The winner of the 2023 Prague Spring International Music Competition, French violist Sào Soulez Larivière, will be the soloist in a performance of the Concerto for Viola and Orchestra by Krzysztof Penderecki, a classic of Polish music. “Penderecki’s Viola Concerto recalls the legacy of Simón Bolívar as a symbol of liberation and independence,” says Sào Soulez Larivière of the work, which was premiered in Caracas, Venezuela. “Although the tones carry echoes of the past, it is clear that the work speaks to us just as deeply today,” adds the young artist, who was appointed professor at the Mozarteum in Salzburg soon after his triumph in Prague.
The Prague Spring Debut was launched in 2014 on the initiative of Jiří Bělohlávek, former President of the Prague Spring Artistic Council and Chief Conductor of the Czech Philharmonic. Since then, it has been a platform enabling the most promising young conductors to collaborate with leading Czech orchestras, thus acquiring invaluable experience and the opportunity to showcase their personality. Among those who have made their debut at Prague Spring are Marek Šedivý, Jakub Klecker, Jiří Rožeň, Robert Kružík, František Macek and Marek Prášil. In addition to the Czech conductors, there have also been two winners of the conducting competition in Besançon, France – Jonathon Heyward and Ben Glassberg (now the newly-appointed music director of the Vienna Volksoper). In 2023, Alena Hron was the first female conductor.
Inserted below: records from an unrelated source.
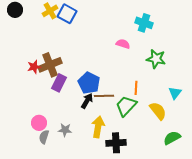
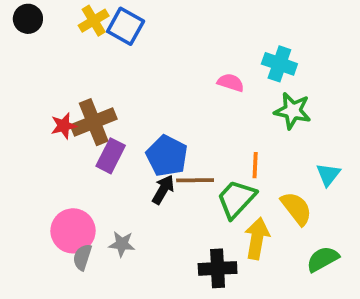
cyan cross: (144, 23) -> (279, 64), moved
pink circle: (39, 123) -> (73, 231), size x1.5
yellow arrow: (98, 127) -> (257, 238), moved

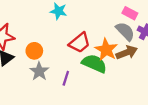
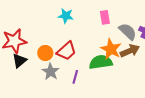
pink rectangle: (130, 13) -> (105, 17), moved, turned 56
red trapezoid: (80, 43) -> (67, 51), moved
green semicircle: (94, 63) -> (101, 62), turned -30

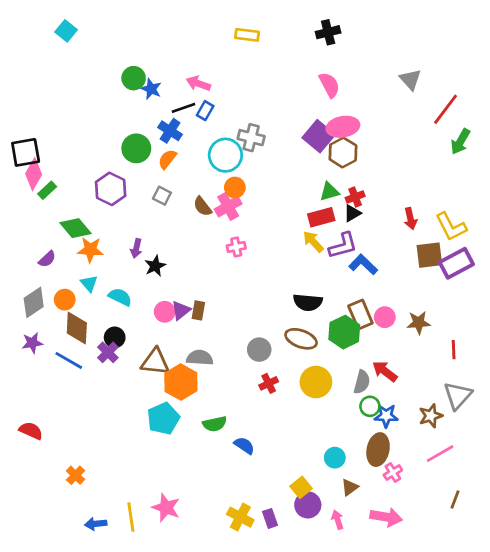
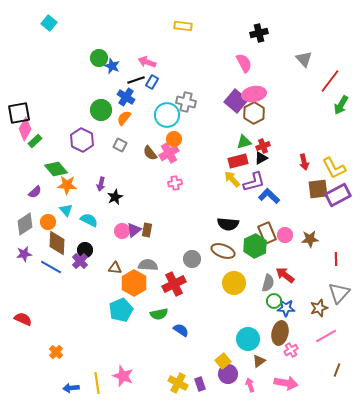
black cross: (328, 32) -> (259, 33), moved
brown triangle: (155, 362) -> (115, 268), size x0.6
red cross: (269, 383) -> (174, 284), moved, size x1.6
cyan circle: (335, 458) -> (248, 339), size x1.5

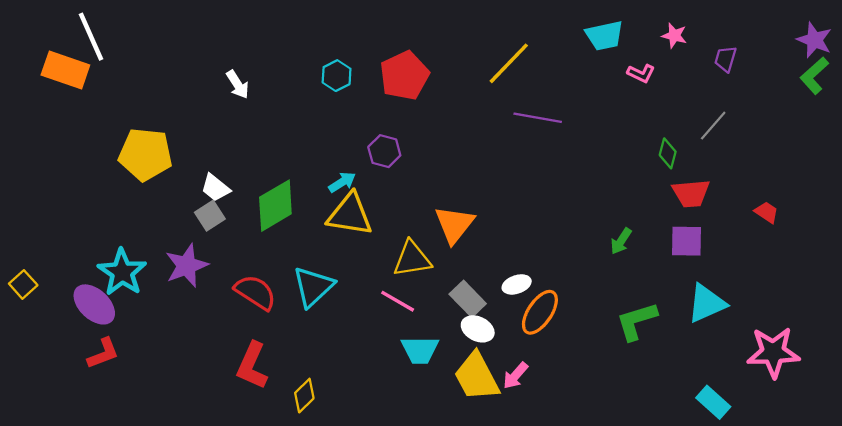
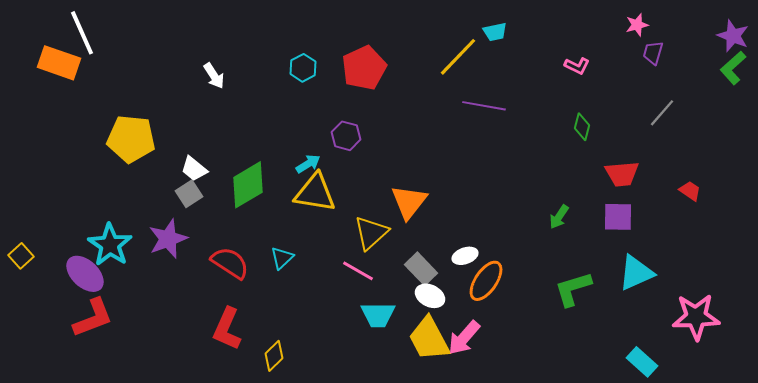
cyan trapezoid: (604, 36) -> (495, 32), moved, size x0.7
pink star: (674, 36) -> (637, 25), moved, turned -30
gray line: (713, 126) -> (662, 113), moved
green diamond: (668, 153) -> (582, 127), moved
yellow triangle: (412, 259) -> (371, 233), turned -33
cyan triangle: (313, 287) -> (282, 258), size x0.6
red L-shape: (103, 353) -> (93, 318), size x1.4
pink arrow: (515, 376) -> (464, 338), size x1.4

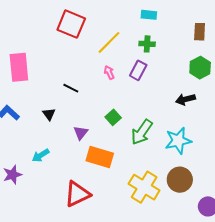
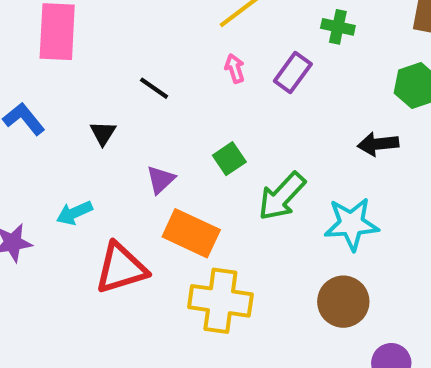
green cross: (147, 44) -> (338, 27), moved
yellow cross: (144, 187) -> (220, 301), moved, turned -32
red triangle: (77, 194) -> (121, 268), moved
Frýdek-Místek-born Jiří Habart‘s success at the Donatella Flick Competition in London was soon followed by further success at the Zoltán Kodály Conducting Competition in Debrecen, Hungary, where he took fifth place and won three special prizes – the Hungarian State Opera Prize and the prizes of the Budafok Dohnányi Orchestra and the Kodály Filharmónia Debrecen. Habart studied conducting at the Janáček Academy of Performing Arts in Brno under Jakub Klecker and Tomáš Hanus. He has participated in conducting courses under Tomáš Netopil, Kirk Trevor, Zsolt Nagy and Mark Stringer. Interestingly, he studied baroque violin with Lenka Torgersen, concertmaster of the Collegium Marianum. Since the 2019–2020 season, he has been conducting the opera ensemble of the National Moravian-Silesian Theatre in Ostrava, where he has performed Verdi’s Nabucco, Massenet’s Manon and Smetana’s The Two Widows, Dalibor and The Bartered Bride. He has also premiered stage works by Baroque composers Claudio Monteverdi and Henry Purcell.
To date, Habart has worked with a number of Czech symphony orchestras, including the Brno Philharmonic, the Bohuslav Martinů Philharmonic in Zlín and the Pilsen Philharmonic. His success in international competitions has also opened up further opportunities abroad.